PROBLEM STATEMENT - Could you set down exactly the lines of the data below, starting at the one that holds "当サイトについて (142, 2373)" and ending at the one that holds "特定商取引法に基づく表記 (447, 2373)", both included, and only those?

DATA RECORDS -
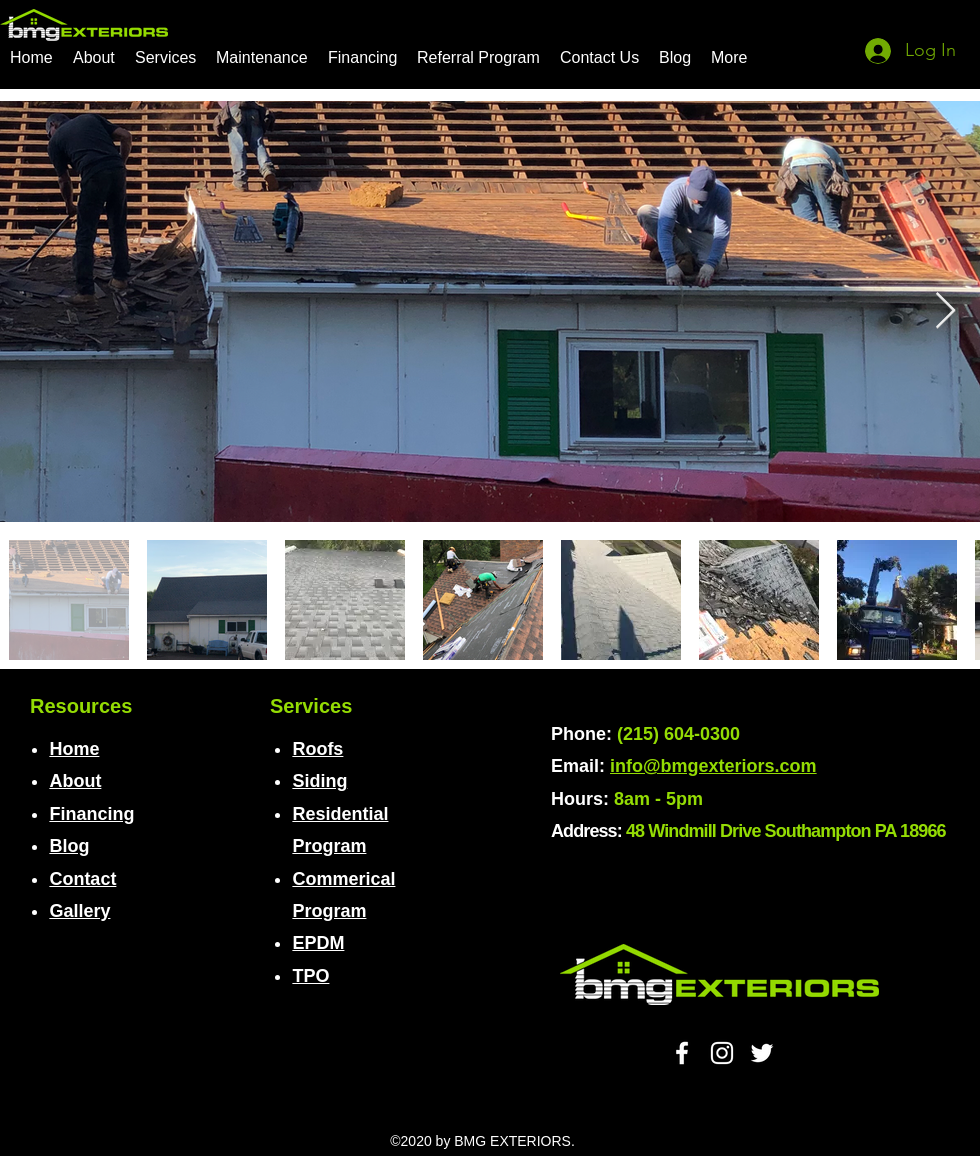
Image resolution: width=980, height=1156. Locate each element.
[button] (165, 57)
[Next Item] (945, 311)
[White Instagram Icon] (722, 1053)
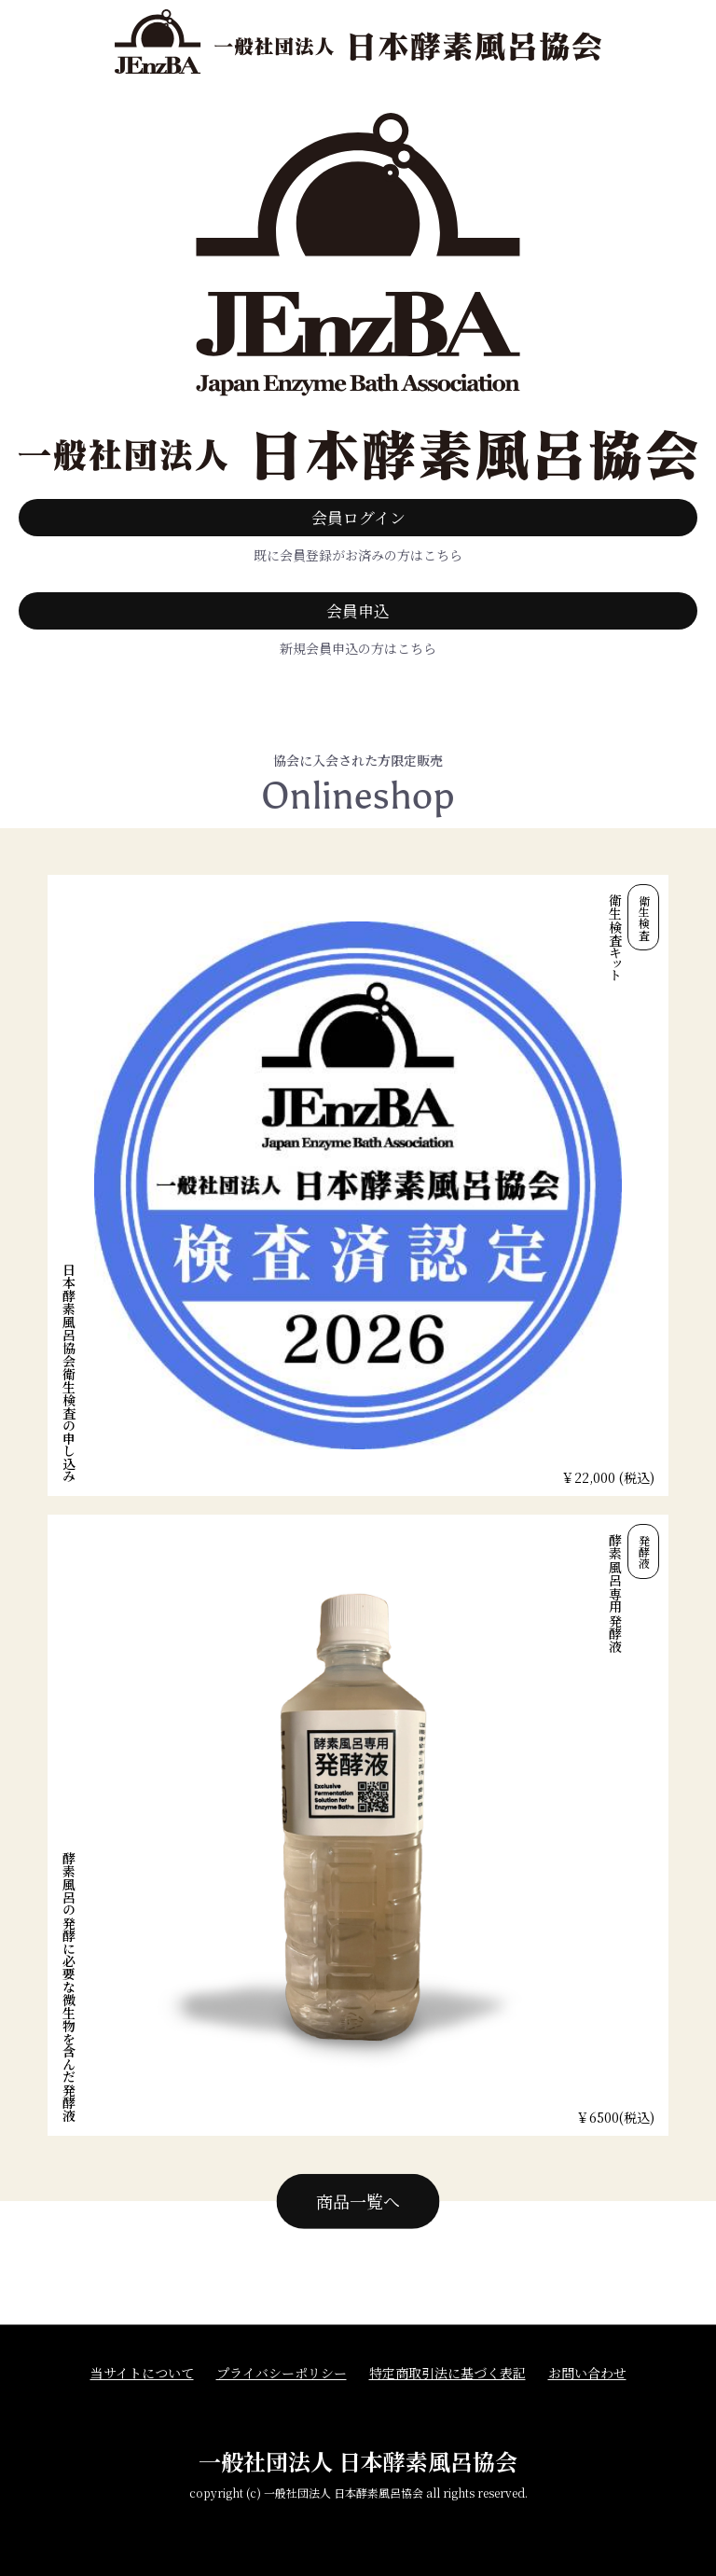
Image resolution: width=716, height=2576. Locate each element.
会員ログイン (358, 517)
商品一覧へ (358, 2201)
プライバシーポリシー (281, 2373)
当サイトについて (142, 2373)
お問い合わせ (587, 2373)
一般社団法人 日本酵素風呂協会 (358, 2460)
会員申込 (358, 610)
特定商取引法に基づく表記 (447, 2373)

...

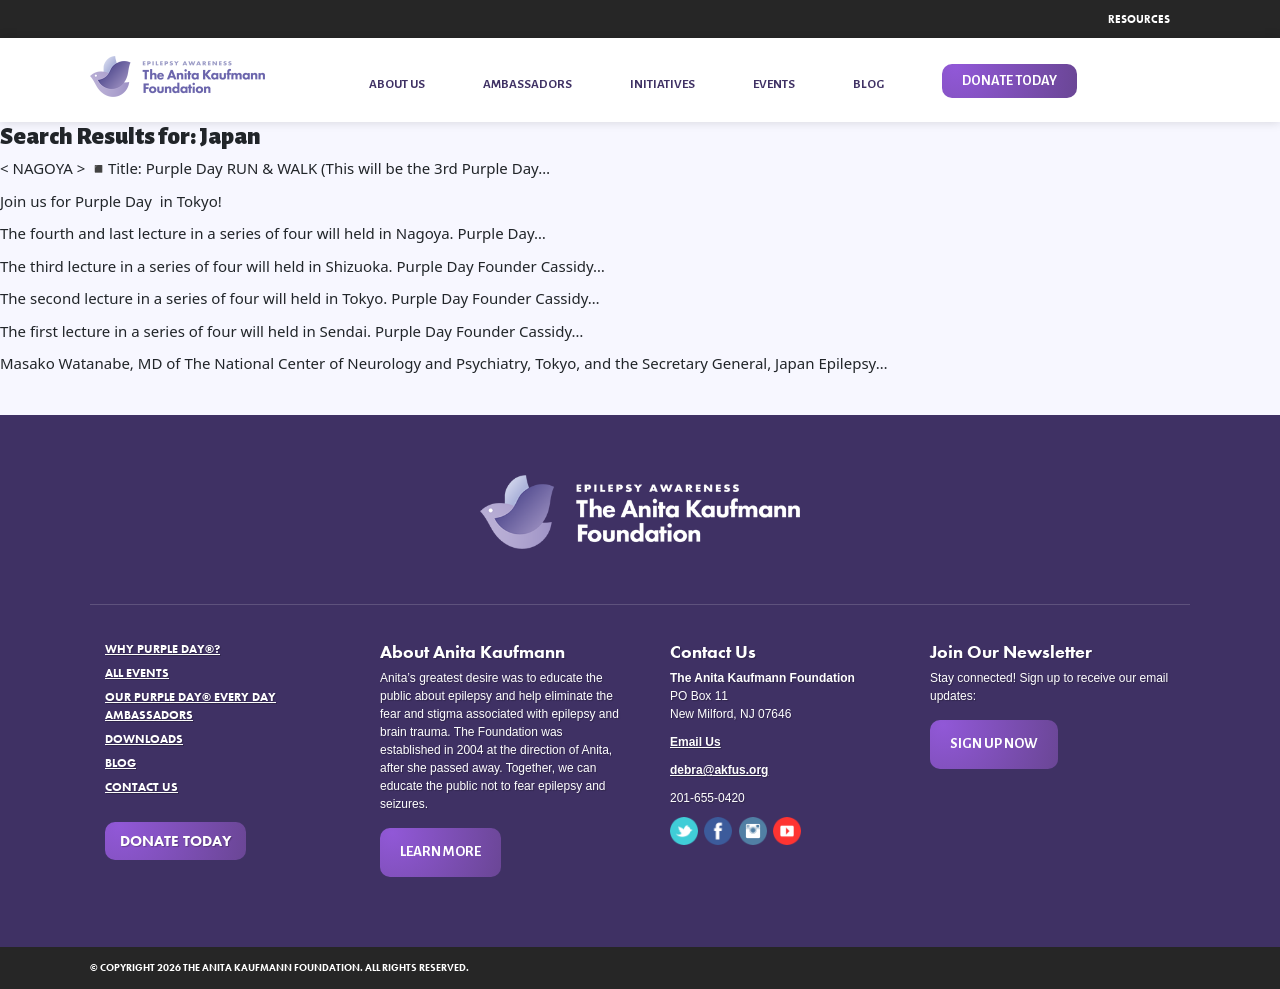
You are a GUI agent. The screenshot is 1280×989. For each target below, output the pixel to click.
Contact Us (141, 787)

SOLVED EXERCISE -
当サイトについて (142, 2373)
お問い合わせ (587, 2373)
一般社団法人 日本酵素風呂協会 (358, 2460)
会員申込 (358, 610)
特定商取引法に基づく表記 (447, 2373)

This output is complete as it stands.